3.  Keep your touring expectations reasonable.  There were several days I was unable to go out and tour with my immediate family.  They went to Disney Land one day.  There was no way I was going to pay for something I knew would give me vertigo.  However, when they would text me pictures of what they were doing, I was able to see my children's joy, and this made me feel included.  Also, I relaxed at our condo with my mom and my baby niece.  There is not much that brings me more joy than holding a newborn! Had I expected to be able to go to all the sites my family was attending, I would have been very disappointed.  This way, on the days I could go touring, it was an added bonus! Make rest one of your goals.  This will encourage  you to live in the moment and just enjoy your vacation. One of my favorite memories is sitting early in the morning on our patio, reading something inspirational and writing.

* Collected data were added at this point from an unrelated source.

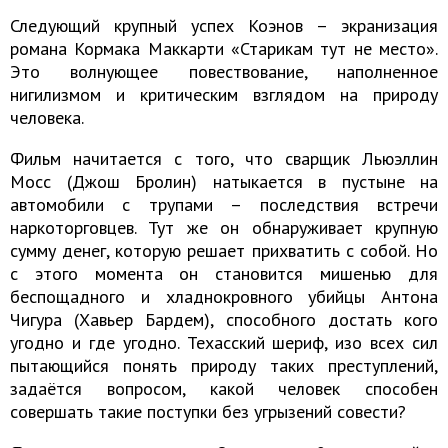
Следующий крупный успех Коэнов – экранизация
романа Кормака Маккарти «Старикам тут не место».
Это волнующее повествование, наполненное
нигилизмом и критическим взглядом на природу
человека.
Фильм начитается с того, что сварщик Льюэллин
Мосс (Джош Бролин) натыкается в пустыне на
автомобили с трупами – последствия встречи
наркоторговцев. Тут же он обнаруживает крупную
сумму денег, которую решает прихватить с собой. Но
с этого момента он становится мишенью для
беспощадного и хладнокровного убийцы Антона
Чигура (Хавьер Бардем), способного достать кого
угодно и где угодно. Техасский шериф, изо всех сил
пытающийся понять природу таких преступлений,
задаётся вопросом, какой человек способен
совершать такие поступки без угрызений совести?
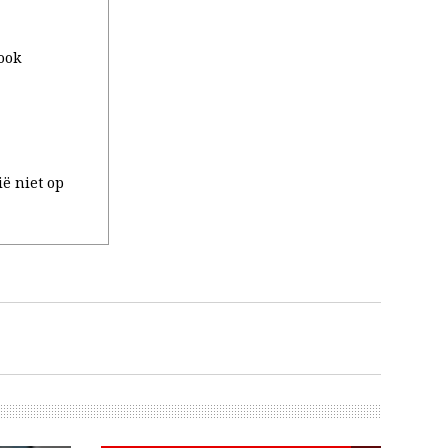
ook
ë niet op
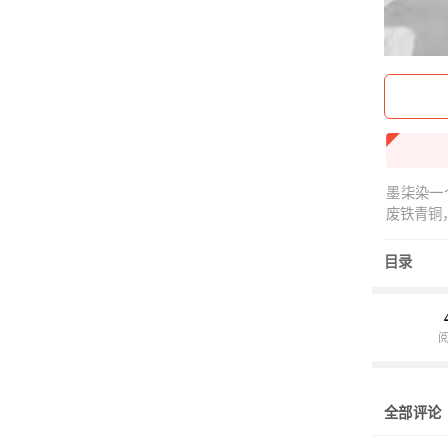
墨柒染一
废铁青铜
目录
全部评论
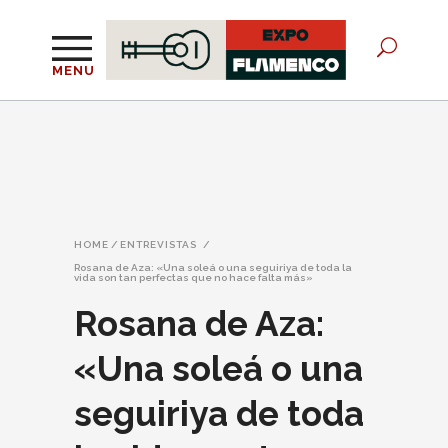
MENU
HOME
/
ENTREVISTAS
/
Rosana de Aza: «Una soleá o una seguiriya de toda la
vida son tan perfectas que no hace falta más»
Rosana de Aza:
«Una soleá o una
seguiriya de toda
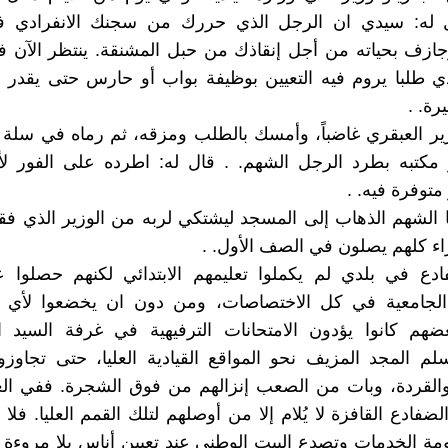
ل له: سيدي ان الرجل الذي حررك من سجنك الانفرادي ف
جازف بحياته من أجل إنقاذك من حبل المشنقة. ينتظر الآن 
 طلبا يروم فيه التعيين بوظيفة بواب أو حارس حتى يقدر ع
رة. .
ير العبقري غاضباً، وأمسك بالطلب ومزقه، ثم رماه في سلة 
 مكتبه بطرد الرجل الشهم. . قال له: اطرده على الفور 
 متوفرة فيه. .
 الشهم الذهاب إلى المسجد ليشتكي لربه من الوزير الذي فق
اء كلهم يصلون في الصف الأول. .
دع في بلدي لم يكملوا تعليمهم الابتدائي لكنهم حصلوا 
الجامعية في كل الاختصاصات، ومن دون ان يخضعوا لأي ا
عضهم كانوا يؤدون الامتحانات الترفيهية في غرفة السيد ا
م المجد المزيف نحو المواقع القيادية العليا، حتى تجاوز
القردة، وبات من الصعب إنزالهم من فوق الشجرة. ففي الغا
لضفادع القافزة لا يُلام إلا من أوصلهم لتلك القمم العليا. فل
ومة الخدمات وتصدع البيت الوطني عند تعيين أناس بلا مروءة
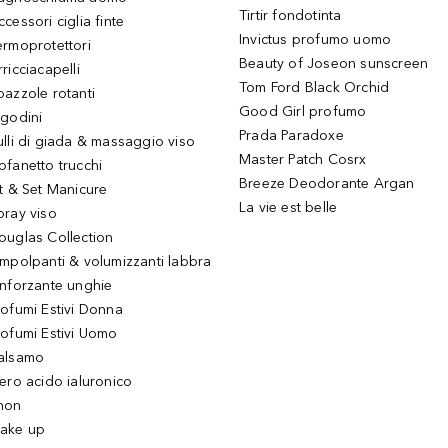
Tirtir fondotinta
ccessori ciglia finte
Invictus profumo uomo
ermoprotettori
Beauty of Joseon sunscreen
ricciacapelli
Tom Ford Black Orchid
pazzole rotanti
Good Girl profumo
igodini
Prada Paradoxe
ulli di giada & massaggio viso
Master Patch Cosrx
ofanetto trucchi
Breeze Deodorante Argan
it & Set Manicure
La vie est belle
pray viso
ouglas Collection
impolpanti & volumizzanti labbra
inforzante unghie
rofumi Estivi Donna
rofumi Estivi Uomo
alsamo
iero acido ialuronico
hon
ake up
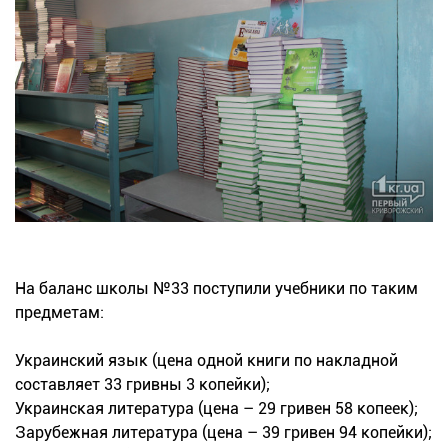
На баланс школы №33 поступили учебники по таким
предметам:
Украинский язык (цена одной книги по накладной
составляет 33 гривны 3 копейки);
Украинская литература (цена – 29 гривен 58 копеек);
Зарубежная литература (цена – 39 гривен 94 копейки);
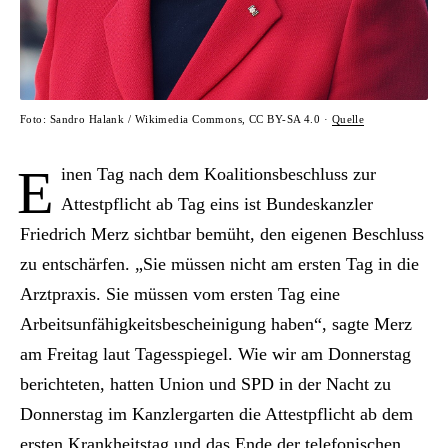
Foto: Sandro Halank / Wikimedia Commons, CC BY-SA 4.0 ·
Quelle
E
inen Tag nach dem Koalitionsbeschluss zur
Attestpflicht ab Tag eins ist Bundeskanzler
Friedrich Merz sichtbar bemüht, den eigenen Beschluss
zu entschärfen. „Sie müssen nicht am ersten Tag in die
Arztpraxis. Sie müssen vom ersten Tag eine
Arbeitsunfähigkeitsbescheinigung haben“, sagte Merz
am Freitag laut Tagesspiegel. Wie wir am Donnerstag
berichteten, hatten Union und SPD in der Nacht zu
Donnerstag im Kanzlergarten die Attestpflicht ab dem
ersten Krankheitstag und das Ende der telefonischen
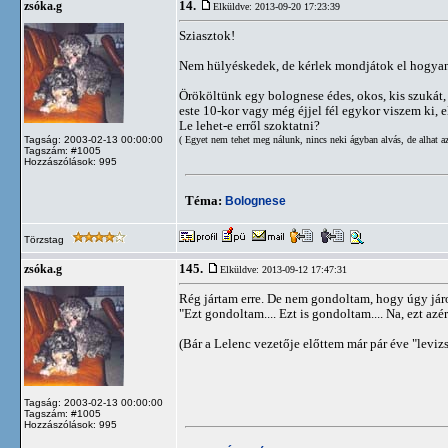
14.
zsóka.g
Elküldve: 2013-09-20 17:23:39
Sziasztok!
Nem hülyéskedek, de kérlek mondjátok el hogya
Örököltünk egy bolognese édes, okos, kis szukát
este 10-kor vagy még éjjel fél egykor viszem ki, e
Le lehet-e erről szoktatni?
( Egyet nem tehet meg nálunk, nincs neki ágyban alvás, de alhat a
Tagság: 2003-02-13 00:00:00
Tagszám: #1005
Hozzászólások: 995
Téma:
Bolognese
Törzstag
145.
zsóka.g
Elküldve: 2013-09-12 17:47:31
Rég jártam erre. De nem gondoltam, hogy úgy járok
"Ezt gondoltam.... Ezt is gondoltam.... Na, ezt a
(Bár a Lelenc vezetője előttem már pár éve "leviz
Tagság: 2003-02-13 00:00:00
Tagszám: #1005
Hozzászólások: 995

4.  Check the accommodations ahead of time.  Did you know beaches have wheel chairs with giant wheels that can roll through the sand!!!  On many beaches, they are free! I did not happen to need them the two days I was able to go to the beach, but it was reassuring to know that if I had wanted one, they were available.

5.  Have realistic expectations about traffic.  We knew L.A. would have crazy traffic, so were not frustrated when we were at a dead stop for 15 minutes at 11:00 p.m. on a sixteen lane highway.  So what if we spent a little extra time in the car; we were on vacation; we did not have to be anywhere in a rush.

6.  Not only did it save money to rent a condo where we could cook instead of eating at restaurants all week, we ate much healthier than if we had eaten out every day. Healthy eating meant less physical symptoms, which meant a more pleasurable vacation.

7.  Allow for a couple days of downtime when you get home.  The time change can be especially hard on someone with chronic pain or chronic symptoms as can travel in general.  Give yourself extra time to recuperate.

8.  Do not be afraid to let service people know what you need.  I asked the flight attendant if it was an option to get a cup of water to take a pill before we started ascending.  She was very kind about it.

9.  Focus on frequently telling your family how much you appreciate them and enjoy them.  Focus too on asking them what their favorite event was from the day.  This focus on the positive keeps everyone's attitudes more pleasant.  It is easy to get crabby when people are tired.  It is also easy to get crabby when the week becomes anticlimactic.  Keeping the focus on the positive events from the day and complimenting each other makes the vacation much more enjoyable and keeps relationships positive.

10.  Take an Uber to and from the airport.  In MSP, there is a separate place for Uber pick ups.  It was much less rushed at this pick up location, which meant far less stress loading and unloading.